敢えて投げた「少し抜いた直球」 “難敵”克服へ…プロ注目192cm右腕が見据える頂点
2種類の直球と精度を上げた変化球、打っては3安打「チーム引っ張っていく」
7割の力に抑えて低めに制球する第2の直球。走者を背負うまでは、130キロ台中盤の直球で内野ゴロを積み上げた。高須の代名詞は「身長192センチ」と「最速145キロ」。球速にはこだわりもあるが「以前なら1回の球速を見て、ガンガン力を入れて投げていたかもしれない。1週間で投げられる球数は決まっているので、できるだけ減らしたいし、体力も残していかないといけない」と直球に緩急をつける新しいスタイルを披露した。
唯一と言えるピンチでも、成長を見せた。2点リードの2回に、安打と盗塁で無死二塁を招いた。ここで浜名の5番打者を1ボール2ストライクと追い込みながら、三振を狙ったスライダーが真ん中に入って進塁打を許した。続く打者に四球を許して1死一、三塁。チームは1失点は想定した守備を敷いたが、高須は7番打者を2球で追い込むと、外角いっぱいのスライダーで見逃し三振に。バットを振らせなかった。

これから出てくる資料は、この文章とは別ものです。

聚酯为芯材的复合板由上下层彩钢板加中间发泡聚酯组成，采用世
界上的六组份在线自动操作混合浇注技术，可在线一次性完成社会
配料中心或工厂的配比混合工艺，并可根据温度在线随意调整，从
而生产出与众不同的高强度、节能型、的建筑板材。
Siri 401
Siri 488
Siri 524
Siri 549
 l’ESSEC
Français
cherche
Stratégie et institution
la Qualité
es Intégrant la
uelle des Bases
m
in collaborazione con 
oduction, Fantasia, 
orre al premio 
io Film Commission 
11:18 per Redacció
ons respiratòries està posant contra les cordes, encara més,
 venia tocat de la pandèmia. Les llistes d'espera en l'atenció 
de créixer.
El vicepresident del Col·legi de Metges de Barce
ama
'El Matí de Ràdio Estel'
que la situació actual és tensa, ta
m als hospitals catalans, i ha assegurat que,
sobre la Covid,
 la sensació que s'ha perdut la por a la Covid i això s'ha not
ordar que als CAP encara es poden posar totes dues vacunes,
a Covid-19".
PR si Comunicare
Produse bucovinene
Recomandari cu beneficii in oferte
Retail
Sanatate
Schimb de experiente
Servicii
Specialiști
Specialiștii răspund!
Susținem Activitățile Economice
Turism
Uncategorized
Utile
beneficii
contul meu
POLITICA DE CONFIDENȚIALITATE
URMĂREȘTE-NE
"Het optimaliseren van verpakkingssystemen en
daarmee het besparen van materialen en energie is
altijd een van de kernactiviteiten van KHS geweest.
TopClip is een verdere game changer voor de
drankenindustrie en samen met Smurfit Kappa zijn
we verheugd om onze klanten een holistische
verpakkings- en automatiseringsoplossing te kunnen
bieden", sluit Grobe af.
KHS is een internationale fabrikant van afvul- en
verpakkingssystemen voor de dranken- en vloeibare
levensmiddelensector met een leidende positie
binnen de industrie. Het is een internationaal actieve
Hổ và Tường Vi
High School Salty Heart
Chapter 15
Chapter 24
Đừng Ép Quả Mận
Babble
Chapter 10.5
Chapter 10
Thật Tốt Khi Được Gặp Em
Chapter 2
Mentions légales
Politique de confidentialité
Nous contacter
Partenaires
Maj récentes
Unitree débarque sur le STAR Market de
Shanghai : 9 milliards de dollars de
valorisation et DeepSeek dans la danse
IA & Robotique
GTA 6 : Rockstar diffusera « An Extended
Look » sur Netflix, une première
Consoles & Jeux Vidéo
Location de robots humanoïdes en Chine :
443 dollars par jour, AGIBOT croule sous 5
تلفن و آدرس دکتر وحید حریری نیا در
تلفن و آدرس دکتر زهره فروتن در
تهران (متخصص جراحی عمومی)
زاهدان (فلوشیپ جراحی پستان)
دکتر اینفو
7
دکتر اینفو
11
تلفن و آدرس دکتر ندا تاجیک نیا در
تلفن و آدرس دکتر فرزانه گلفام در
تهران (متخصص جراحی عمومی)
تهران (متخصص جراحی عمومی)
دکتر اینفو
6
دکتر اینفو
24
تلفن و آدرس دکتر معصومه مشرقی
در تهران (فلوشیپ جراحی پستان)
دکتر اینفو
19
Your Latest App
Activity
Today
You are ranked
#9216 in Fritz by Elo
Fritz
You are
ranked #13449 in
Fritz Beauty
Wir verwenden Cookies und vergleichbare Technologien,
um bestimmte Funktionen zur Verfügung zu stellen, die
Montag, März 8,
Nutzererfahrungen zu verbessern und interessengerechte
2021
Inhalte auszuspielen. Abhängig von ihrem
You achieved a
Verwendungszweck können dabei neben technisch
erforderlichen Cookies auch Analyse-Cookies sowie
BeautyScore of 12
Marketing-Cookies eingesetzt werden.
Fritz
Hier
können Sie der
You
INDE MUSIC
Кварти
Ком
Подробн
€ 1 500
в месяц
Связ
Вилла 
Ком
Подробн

走者を背負ってからの投球が、高須の課題だった。今春の県大会では掛川西に準決勝で敗れた。3点リードの6回に3四球と2暴投。味方の失策も絡んで逆転を許して降板した。セットポジションになると球威が落ちることに加えて、直球も変化球も高めに浮いてストライクとボールがはっきりする弱点を露呈していた。2か月前から成長した姿を見せた高須。バッテリーを組む川端慶捕手も「変化球でストライクを取れたので余裕があった。修正、立て直しを春からの課題にしてきた」と手応えを口にした。
プロのスカウトから「体が大きいのに器用でセンスを感じさせる。大化けする予感がある」と評価を受けている高須。この夏は、2種類の直球と精度を上げた変化球で、1ランク上の投球を見せた。センスの良さは打撃にも。これまで8番で起用されることが多かったが、この試合は5番に“大出世”。1回に適時二塁打を放つなど、3安打をマークした。「自分がチームを引っ張っていくつもりでいる」。静岡で甲子園最多出場を誇る伝統校の中心選手として、プロ注目投手として、その力があることを証明していく。